Y aller ou pas ? Tel est le dilemme qui saisit Ype lorsque son boyfriend lui propose de l’accompagner aux États-Unis où il doit participer à un colloque. N’importe qui sauterait au plafond. Tout le monde, sauf Ype, qui avait d’autres projets — écrire un livre — et qui a surtout une peur panique de l’avion… Bref, ça va pas être simple.

Auteur néerlandais de romans-photos, Ype Driessen se met ici en scène, en images et en mots dans un récit aussi drôle que tendre, aussi actuel que pertinent, qui donne une nouvelle jeunesse gay au genre désuet (et très hétéro !) du roman photo.

Ype Driessen, Un petit doute en septembre, éd. Flblp, 23 €.

Secrets bien gardés

C’est un monument que l’on revisite avec ce roman : la vie et l’œuvre d’un des plus grands auteurs du XXè siècle : le prix Nobel de littérature Thomas Man. Ce dernier est notamment l’auteur de Mort à Venise et de La Montagne magique, et un adversaire résolu d’Hitler.

L’auteur gay Colm Tóibín se glisse à travers les failles de Thomas Mann pour en mettre à jour les secrets plus ou moins bien gardés. Il s’intéresse principalement à l’homosexualité indicible de Mann, aux amours impossibles du grand homme, à ses rencontres furtives avec des éphèbes, à ses éblouissements face aux garçons et à ses refoulements, mais aussi à ses rapports avec ses enfants, Klaus et Erika, eux-mêmes homos et écrivains. Livre touffu, magnifiquement écrit, Le Magicien porte bien son titre.
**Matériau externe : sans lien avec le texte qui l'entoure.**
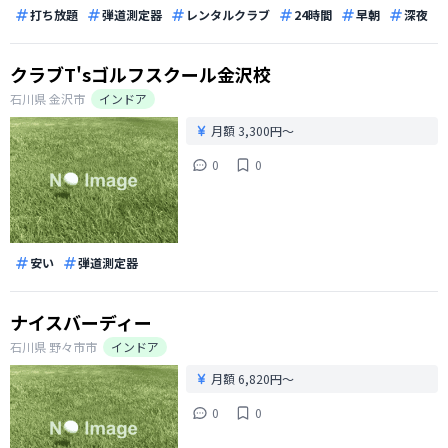
打ち放題
弾道測定器
レンタルクラブ
24時間
早朝
深夜
クラブT'sゴルフスクール金沢校
石川県
金沢市
インドア
月額 3,300円〜
0
0
安い
弾道測定器
ナイスバーディー
石川県
野々市市
インドア
月額 6,820円〜
0
0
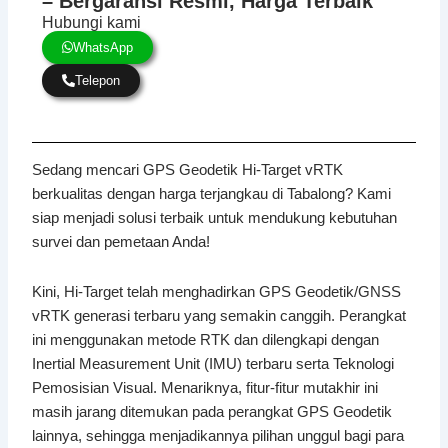
– Bergaransi Resmi, Harga Terbaik
Hubungi kami
WhatsApp
Telepon
Sedang mencari GPS Geodetik Hi-Target vRTK
berkualitas dengan harga terjangkau di Tabalong? Kami
siap menjadi solusi terbaik untuk mendukung kebutuhan
survei dan pemetaan Anda!
Kini, Hi-Target telah menghadirkan GPS Geodetik/GNSS
vRTK generasi terbaru yang semakin canggih. Perangkat
ini menggunakan metode RTK dan dilengkapi dengan
Inertial Measurement Unit (IMU) terbaru serta Teknologi
Pemosisian Visual. Menariknya, fitur-fitur mutakhir ini
masih jarang ditemukan pada perangkat GPS Geodetik
lainnya, sehingga menjadikannya pilihan unggul bagi para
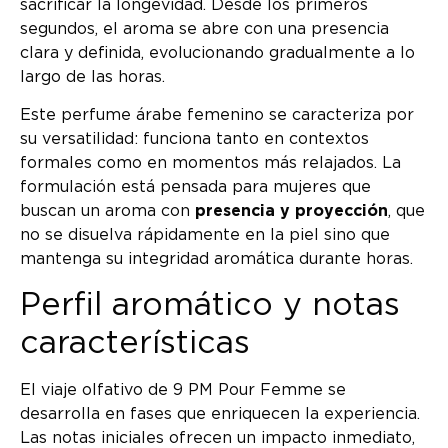
sacrificar la longevidad. Desde los primeros
segundos, el aroma se abre con una presencia
clara y definida, evolucionando gradualmente a lo
largo de las horas.
Este perfume árabe femenino se caracteriza por
su versatilidad: funciona tanto en contextos
formales como en momentos más relajados. La
formulación está pensada para mujeres que
buscan un aroma con
presencia y proyección
, que
no se disuelva rápidamente en la piel sino que
mantenga su integridad aromática durante horas.
Perfil aromático y notas
características
El viaje olfativo de 9 PM Pour Femme se
desarrolla en fases que enriquecen la experiencia.
Las notas iniciales ofrecen un impacto inmediato,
Colm Tóibín, Le Magicien, éd. Grasset, 26 €.

Cantate amoureuse

C’est une romance sur fond de piano que nous raconte ce délicat manga en deux volumes, une histoire d’amour naissante entre deux adolescents qui vont s’épauler l’un l’autre pour faire face à l’adversité. D’un côté, on a donc Minatobe, qui voudrait apprendre le piano pour faire plaisir à sa petite sœur ; et de l’autre Nari, jeune prodige qui ne veut plus se produire sur scène.

Naka Nakaoka, l’autrice, réussit, grâce à la finesse de son trait, à rendre palpable le désarroi de ses personnages, et la façon dont ils s’entraident pour prendre confiance en eux. Cela résonne comme une petite cantate charmante, pleine de douceur et de sensibilité.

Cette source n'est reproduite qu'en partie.